L'italienne Lorenza Mazzetti était la seule réalisatrice du groupe fondateur du programme/mouvement Free Cinema.
Ce film est une représentation moderne de la vie ouvrière britannique. On y voit des lieux bombardés pendant la guerre, des rues étroites où la misère a domicile, des entrepôts surchargés et labyrinthiques, des terrains de ruines devenus terrains de jeux pour les enfants, les marchés, les pubs comme unique divertissement où la population se retrouve, etc. Mais tous ces paysages s'inscrivent dans une approche expérimentale : absence de dialogues, paroles de figurants inaudibles intégrés aux bruits d'ambiance, et musique omniprésente.

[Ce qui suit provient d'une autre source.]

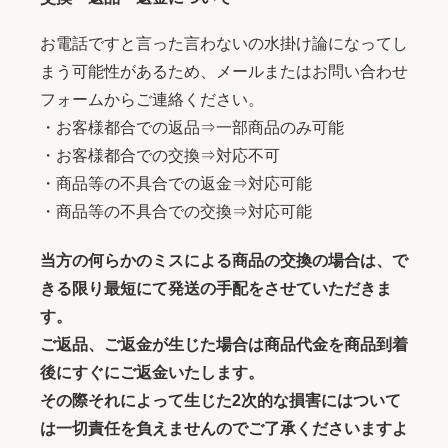
お電話ですと言った言わないの水掛け論になってし
まう可能性があるため、メールまたはお問い合わせ
フォームからご連絡ください。
・お客様都合での返品⇒一部商品のみ可能
・お客様都合での交換⇒対応不可
・商品等の不具合での返金⇒対応可能
・商品等の不具合での交換⇒対応可能
当方の何らかのミスによる商品の交換の場合は、で
きる限り最短にて発送の手配をさせていただきま
す。
ご返品、ご返金が生じた場合は商品代金を商品到着
後にすぐにご返金いたします。
その際それによって生じた2次的な損害にはついて
は一切責任を負えませんのでご了承くださいますよ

Comme les spectateurs, les deux protagonistes (sans nom) vivent dans une bulle, et ne voient pas et ne comprennent pas le monde tel qu’il est véritablement. Comme si la société était impossible à cerner exactement. Jusqu'à couper des sons à plusieurs reprises, permettant de maintenir une ambiguïté et un isolement face au paysage, ce qui autrement aurait perturbé le récit (la bulle). Lorenza Mazzetti met en scène l'observation, afin de prêter attention au monde qui nous entoure, sans que la parole n'essaie de le menacer. Comme s'il fallait préserver l'innocence face au reste du monde, et trouver ce qui peut rester de poésie pour ne pas sombrer dans la tragédie. Comme s'il s'agissait des luttes d'un corps, face à un cerveau programmé dans un langage différent.

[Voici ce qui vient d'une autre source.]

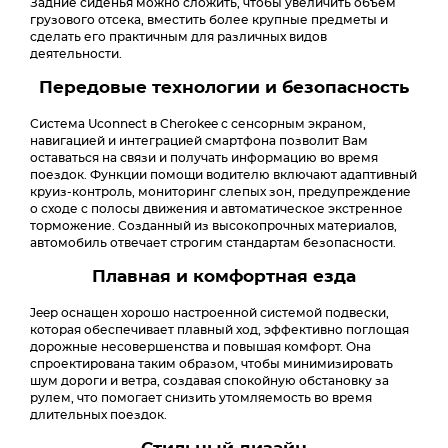
Задние сиденья можно сложить, чтобы увеличить объем
грузового отсека, вместить более крупные предметы и
сделать его практичным для различных видов
деятельности.
Передовые технологии и безопасность
Система Uconnect в Cherokee с сенсорным экраном,
навигацией и интеграцией смартфона позволит Вам
оставаться на связи и получать информацию во время
поездок. Функции помощи водителю включают адаптивный
круиз-контроль, мониторинг слепых зон, предупреждение
о сходе с полосы движения и автоматическое экстренное
торможение. Созданный из высокопрочных материалов,
автомобиль отвечает строгим стандартам безопасности.
Плавная и комфортная езда
Jeep оснащен хорошо настроенной системой подвески,
которая обеспечивает плавный ход, эффективно поглощая
дорожные несовершенства и повышая комфорт. Она
спроектирована таким образом, чтобы минимизировать
шум дороги и ветра, создавая спокойную обстановку за
рулем, что помогает снизить утомляемость во время
длительных поездок.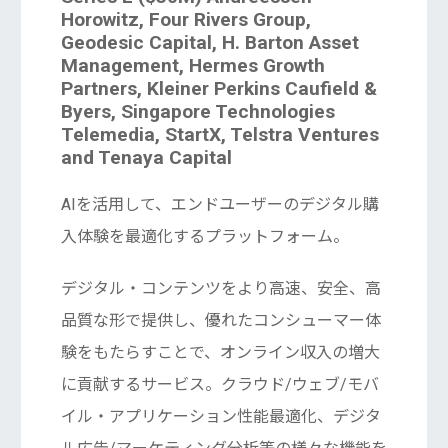
Horowitz, Four Rivers Group,
Geodesic Capital, H. Barton Asset
Management, Hermes Growth
Partners, Kleiner Perkins Caufield &
Byers, Singapore Technologies
Telemedia, StartX, Telstra Ventures
and Tenaya Capital
AIを活用して、エンドユーザーのデジタル購
入体験を最適化するプラットフォーム。
デジタル・コンテンツをより高速、安全、高
品質な形で提供し、優れたコンシューマー体
験をもたらすことで、オンライン収入の増大
に貢献するサービス。クラウド/ウェブ/モバ
イル・アプリケーション性能最適化、デジタ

Il y a dans le film une réflexion intemporelle et universelle, sur l'accueil et l'intégration d'une personne étrangère qui ne parlerait pas « la bonne langue », et serait exclus de la communauté locale. Dans TOGETHER, la camaraderie aide à survivre face à l'aliénation. Si bien que le film ne reflète pas les traumatismes de la guerre (malgré les ruines), ni les causes menant à la marginalisation des protagonistes. Il s'intéresse à une autre forme d'aliénation, celle matérielle et linguistique (voire acoustique) qui lie ou sépare des êtres.

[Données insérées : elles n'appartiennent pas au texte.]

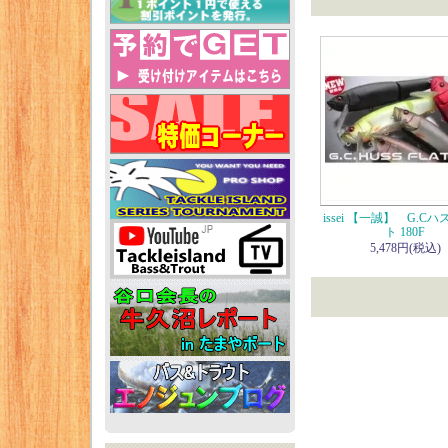
issei 【一誠】 G.C
ト 180F
5,478円(税込)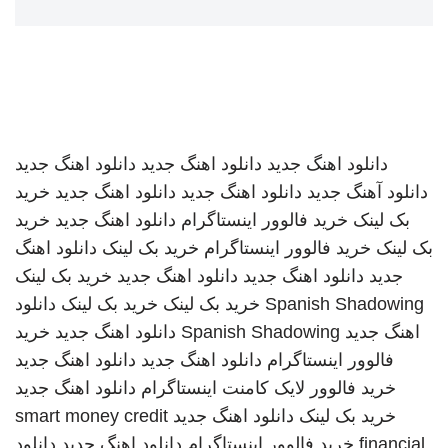
دانلود اهنگ جدید
دانلود اهنگ جدید
دانلود اهنگ جدید
دانلود آهنگ جدید
دانلود اهنگ جدید
دانلود اهنگ جدید
خرید
بک لینک
خرید فالوور اینستاگرام
دانلود اهنگ جدید
خرید
بک لینک
خرید فالوور اینستاگرام
خرید بک لینک
دانلود اهنگ
جدید
دانلود اهنگ جدید
دانلود اهنگ جدید
خرید بک لینک
Spanish Shadowing
خرید بک لینک
خرید بک لینک
دانلود
اهنگ جدید
Spanish Shadowing
دانلود اهنگ جدید
خرید
فالوور اینستاگرام
دانلود اهنگ جدید
دانلود اهنگ جدید
خرید فالوور لایک کامنت اینستاگرام
دانلود اهنگ جدید
خرید بک لینک
دانلود اهنگ جدید
smart money credit
financial
خرید فالوور اینستاگرام
دانلود اهنگ جدید
دانلود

Jusqu'à disperser les subjectivités : il y a le point de vue des protagonistes (la bulle), les bruits d'ambiance comme des avertissements extérieurs, ainsi que l'ambiguïté qui entoure les figurants dont la vie et les paroles ne peuvent qu'être interprétés ou imaginés sans la moindre certitude. Tout ça renvoie à la perception que chacun-e se fait du monde, et la confrontation de chacune. Car TOGETHER est rempli de mélancolie face à ce paysage, où les sourds-muets ne sont qu'une partie d'une tragédie générale : celle où le paysage est toujours plus fort que l'individu.
Un film fait d'introspection, d'absurdité de la vie, de mal-être au sein du monde (se sentir en décalage) d'après guerre. Mazzetti disait elle-même s'être inspirée de l'univers des oeuvres de Kafka.
Malheureusement, elle retourna ensuite en Italie, ne réussissant pas à trouver des fonds nécessaires pour réaliser d'autres films au Royaume-Uni, et souhaitent retrouver sa famille. Elle sombre dans une grave dépression suite à un traumatisme. Après cette période compliquée, elle décide de se remettre à l'art avec la littérature. Elle écrit quelques livres, et essaie brièvement de revenir dans le cinéma (elle accueille même ses compères du Free Cinema en Italie), mais elle se désintéresse totalement du cinéma et se consacre à ses romans. Dans les années 1980, elle se lance dans la peinture.
TOGETHER a tout de même obtenu une récompense au Festival de Cannes 1956 : la Mention au Film de Recherche, ex-aequo.